_PROBLEM REQUIREMENTS_. Return the following data exactly, with all pictures left out.

_MATERIALS PROVIDED_.
╭──

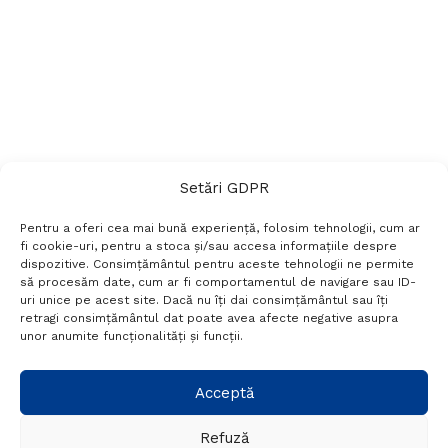
Setări GDPR
Pentru a oferi cea mai bună experiență, folosim tehnologii, cum ar
fi cookie-uri, pentru a stoca și/sau accesa informațiile despre
dispozitive. Consimțământul pentru aceste tehnologii ne permite
să procesăm date, cum ar fi comportamentul de navigare sau ID-
uri unice pe acest site. Dacă nu îți dai consimțământul sau îți
Termeni si conditii
Politică de confidențialitate
retragi consimțământul dat poate avea afecte negative asupra
Politica cookies
Setări GDPR
Contact
unor anumite funcționalități și funcții.
Telefon:
+40 788 760 194
Acceptă
Refuză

╰──

_ANSWER SPACE_.
Setări GDPR
Pentru a oferi cea mai bună experiență, folosim tehnologii, cum ar
fi cookie-uri, pentru a stoca și/sau accesa informațiile despre
dispozitive. Consimțământul pentru aceste tehnologii ne permite
să procesăm date, cum ar fi comportamentul de navigare sau ID-
uri unice pe acest site. Dacă nu îți dai consimțământul sau îți
Termeni si conditii
Politică de confidențialitate
retragi consimțământul dat poate avea afecte negative asupra
Politica cookies
Setări GDPR
Contact
unor anumite funcționalități și funcții.
Telefon:
+40 788 760 194
Acceptă
Refuză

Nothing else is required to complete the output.